'''

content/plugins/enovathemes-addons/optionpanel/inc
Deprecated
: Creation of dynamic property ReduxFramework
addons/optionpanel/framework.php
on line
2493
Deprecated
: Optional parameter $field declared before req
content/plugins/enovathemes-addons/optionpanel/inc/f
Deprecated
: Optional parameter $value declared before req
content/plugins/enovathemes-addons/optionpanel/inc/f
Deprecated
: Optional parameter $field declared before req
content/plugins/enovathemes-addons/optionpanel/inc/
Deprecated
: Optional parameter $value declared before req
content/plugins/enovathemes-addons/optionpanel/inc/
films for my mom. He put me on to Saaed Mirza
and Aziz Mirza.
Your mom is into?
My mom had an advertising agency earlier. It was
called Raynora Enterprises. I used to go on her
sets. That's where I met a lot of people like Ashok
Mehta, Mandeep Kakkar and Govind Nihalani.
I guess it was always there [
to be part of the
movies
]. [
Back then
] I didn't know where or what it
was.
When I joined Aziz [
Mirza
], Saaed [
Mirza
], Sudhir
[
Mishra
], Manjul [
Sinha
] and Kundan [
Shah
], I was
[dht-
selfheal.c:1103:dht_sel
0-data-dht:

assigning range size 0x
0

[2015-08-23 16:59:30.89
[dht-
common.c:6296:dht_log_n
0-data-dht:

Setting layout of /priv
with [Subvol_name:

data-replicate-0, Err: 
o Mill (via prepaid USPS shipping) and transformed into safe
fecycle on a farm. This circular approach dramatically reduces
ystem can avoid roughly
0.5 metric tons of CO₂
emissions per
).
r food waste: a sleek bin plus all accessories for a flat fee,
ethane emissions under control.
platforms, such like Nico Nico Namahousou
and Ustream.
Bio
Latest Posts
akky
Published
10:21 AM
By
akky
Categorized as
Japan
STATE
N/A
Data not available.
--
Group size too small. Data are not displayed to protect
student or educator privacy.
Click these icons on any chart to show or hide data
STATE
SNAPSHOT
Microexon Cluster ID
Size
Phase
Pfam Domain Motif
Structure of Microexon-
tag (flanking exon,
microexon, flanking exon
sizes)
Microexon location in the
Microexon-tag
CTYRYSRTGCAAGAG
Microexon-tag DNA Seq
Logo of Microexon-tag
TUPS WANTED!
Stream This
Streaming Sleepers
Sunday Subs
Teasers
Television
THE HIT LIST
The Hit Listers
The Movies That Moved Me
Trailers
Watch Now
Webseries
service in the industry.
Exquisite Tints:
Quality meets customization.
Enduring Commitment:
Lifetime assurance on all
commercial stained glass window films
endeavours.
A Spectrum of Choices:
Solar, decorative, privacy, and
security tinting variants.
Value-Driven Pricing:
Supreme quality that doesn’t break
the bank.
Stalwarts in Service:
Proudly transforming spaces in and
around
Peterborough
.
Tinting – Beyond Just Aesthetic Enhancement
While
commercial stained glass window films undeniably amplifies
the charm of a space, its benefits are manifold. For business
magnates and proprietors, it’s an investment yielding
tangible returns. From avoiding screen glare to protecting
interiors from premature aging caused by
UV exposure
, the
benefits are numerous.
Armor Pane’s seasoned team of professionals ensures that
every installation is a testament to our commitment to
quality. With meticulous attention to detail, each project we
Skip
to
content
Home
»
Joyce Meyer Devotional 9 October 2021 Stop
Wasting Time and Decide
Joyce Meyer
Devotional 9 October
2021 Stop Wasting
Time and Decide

'''
'''

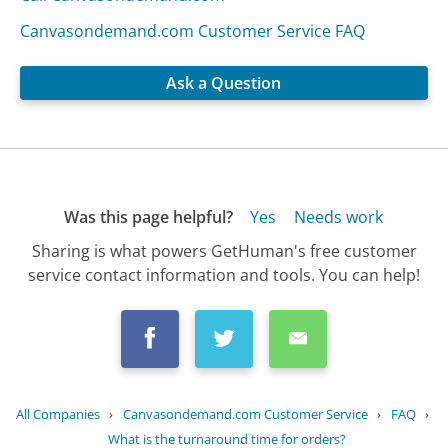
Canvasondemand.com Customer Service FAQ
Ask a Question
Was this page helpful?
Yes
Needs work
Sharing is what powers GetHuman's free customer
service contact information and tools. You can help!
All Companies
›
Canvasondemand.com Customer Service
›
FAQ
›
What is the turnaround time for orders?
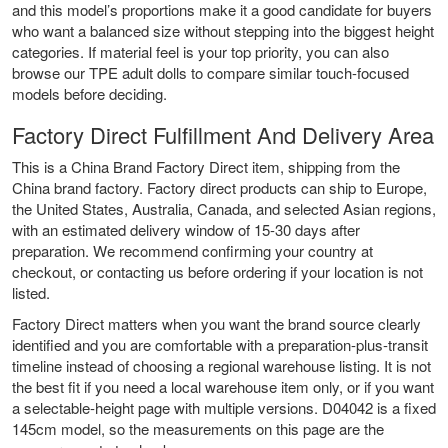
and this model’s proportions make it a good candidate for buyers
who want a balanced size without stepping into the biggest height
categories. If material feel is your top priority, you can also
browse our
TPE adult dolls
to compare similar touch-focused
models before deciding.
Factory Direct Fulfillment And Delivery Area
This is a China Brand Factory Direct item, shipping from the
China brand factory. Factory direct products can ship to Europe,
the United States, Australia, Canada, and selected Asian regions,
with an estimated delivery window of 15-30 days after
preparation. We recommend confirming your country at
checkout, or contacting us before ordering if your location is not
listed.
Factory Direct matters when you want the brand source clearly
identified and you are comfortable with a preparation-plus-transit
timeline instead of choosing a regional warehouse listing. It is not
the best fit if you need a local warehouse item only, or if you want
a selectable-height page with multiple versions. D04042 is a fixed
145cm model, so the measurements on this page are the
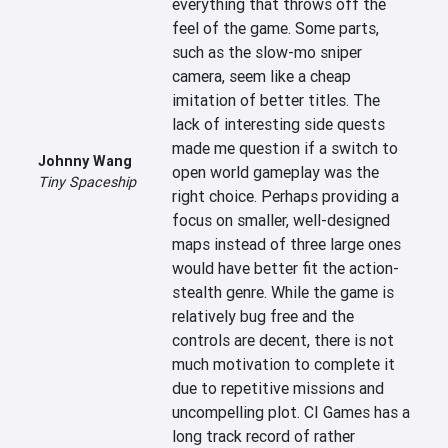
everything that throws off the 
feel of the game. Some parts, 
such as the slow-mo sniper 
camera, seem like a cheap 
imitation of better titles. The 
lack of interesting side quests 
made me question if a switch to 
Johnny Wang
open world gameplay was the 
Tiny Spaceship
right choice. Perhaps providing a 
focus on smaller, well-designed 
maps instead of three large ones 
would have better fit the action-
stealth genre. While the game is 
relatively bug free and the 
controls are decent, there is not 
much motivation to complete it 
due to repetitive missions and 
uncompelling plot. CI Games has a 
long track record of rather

'''

# YOUR GOAL
Would you print exactly, and only, the lines of the data above from the line with "r food waste: a" through the line with "Microexon location in the", inclusive?

# TASK SOLUTION
r food waste: a sleek bin plus all accessories for a flat fee,
ethane emissions under control.
platforms, such like Nico Nico Namahousou
and Ustream.
Bio
Latest Posts
akky
Published
10:21 AM
By
akky
Categorized as
Japan
STATE
N/A
Data not available.
--
Group size too small. Data are not displayed to protect
student or educator privacy.
Click these icons on any chart to show or hide data
STATE
SNAPSHOT
Microexon Cluster ID
Size
Phase
Pfam Domain Motif
Structure of Microexon-
tag (flanking exon,
microexon, flanking exon
sizes)
Microexon location in the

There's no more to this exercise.